DIKU - Walking through the lexer
The lexer is finished, and it was surprisingly simple to implement.
You can view the implementation and a simple working example.
As per the course notes, once we’d defined the language features (see the last post), we can look to match these features with some regex.
Which means the key part of the Lexer
class is the $tokenRegex
array.
To take an explicit example, the array entry "/^(\*)/" => "MULTIPLY"
indexes the string "MULTIPLY"
by a string, which when interpereted as regex, captures a literal ‘*’ character appearing at the front of a string of text.
Anchoring all regex to the front of the string (ie, ‘^’) allows us to move through it, and match substrings from left to right, to generate our list of tokens.

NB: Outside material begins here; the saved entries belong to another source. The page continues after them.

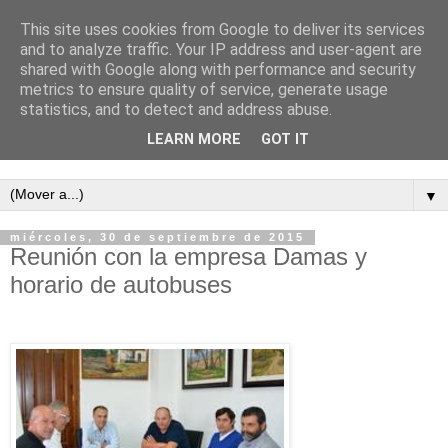
This site uses cookies from Google to deliver its services
and to analyze traffic. Your IP address and user-agent are
shared with Google along with performance and security
metrics to ensure quality of service, generate usage
statistics, and to detect and address abuse.
LEARN MORE
GOT IT
Semanario independiente de Calañas
▼
miércoles, 30 de septiembre de 2015
Reunión con la empresa Damas y
horario de autobuses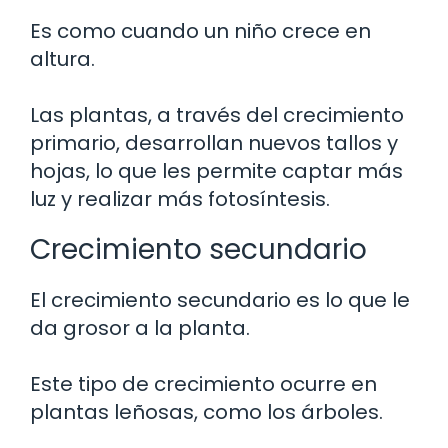
Es como cuando un niño crece en
altura.
Las plantas, a través del crecimiento
primario, desarrollan nuevos tallos y
hojas, lo que les permite captar más
luz y realizar más fotosíntesis.
Crecimiento secundario
El crecimiento secundario es lo que le
da grosor a la planta.
Este tipo de crecimiento ocurre en
plantas leñosas, como los árboles.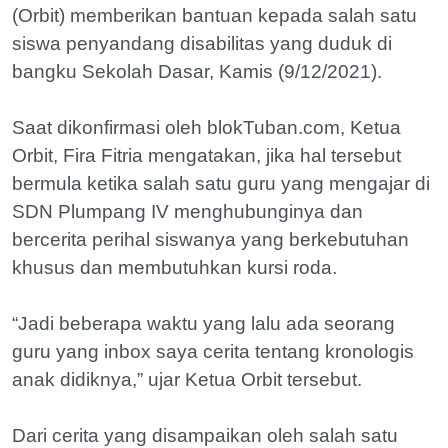
(Orbit) memberikan bantuan kepada salah satu
siswa penyandang disabilitas yang duduk di
bangku Sekolah Dasar, Kamis (9/12/2021).
Saat dikonfirmasi oleh blokTuban.com, Ketua
Orbit, Fira Fitria mengatakan, jika hal tersebut
bermula ketika salah satu guru yang mengajar di
SDN Plumpang IV menghubunginya dan
bercerita perihal siswanya yang berkebutuhan
khusus dan membutuhkan kursi roda.
“Jadi beberapa waktu yang lalu ada seorang
guru yang inbox saya cerita tentang kronologis
anak didiknya,” ujar Ketua Orbit tersebut.
Dari cerita yang disampaikan oleh salah satu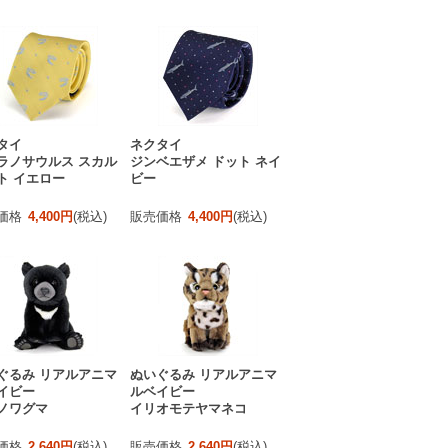
タイ
ネクタイ
ラノサウルス スカル
ジンベエザメ ドット ネイ
ト イエロー
ビー
価格
4,400円
(税込)
販売価格
4,400円
(税込)
ぐるみ リアルアニマ
ぬいぐるみ リアルアニマ
イビー
ルベイビー
ノワグマ
イリオモテヤマネコ
価格
2,640円
(税込)
販売価格
2,640円
(税込)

To accomplish this, at this stage I’m just passing run
an open file-handle, and the method then steps line-by-line through the file, and checks the start of each string against each regex string in $tokenRegex
.
If preg_match()
returns true, we take $matches[1]
as our token, as this is the first proper substring, and move forward strlen($matches[1])
characters in our string.
There are is at least one shortcoming with this implementation:
I’m relying on the $tokenRegex
array to be in a rather specific order - that is, the captured string from an entry should not be a proper substring of a later entry in the array, for example the order of ==
and =
.
I should instead really test for the largest captured substring in the run
method.
But there we go, a lexer that works for our simple language.
Next, I’m on to Chapter 3 - Syntax Analysis.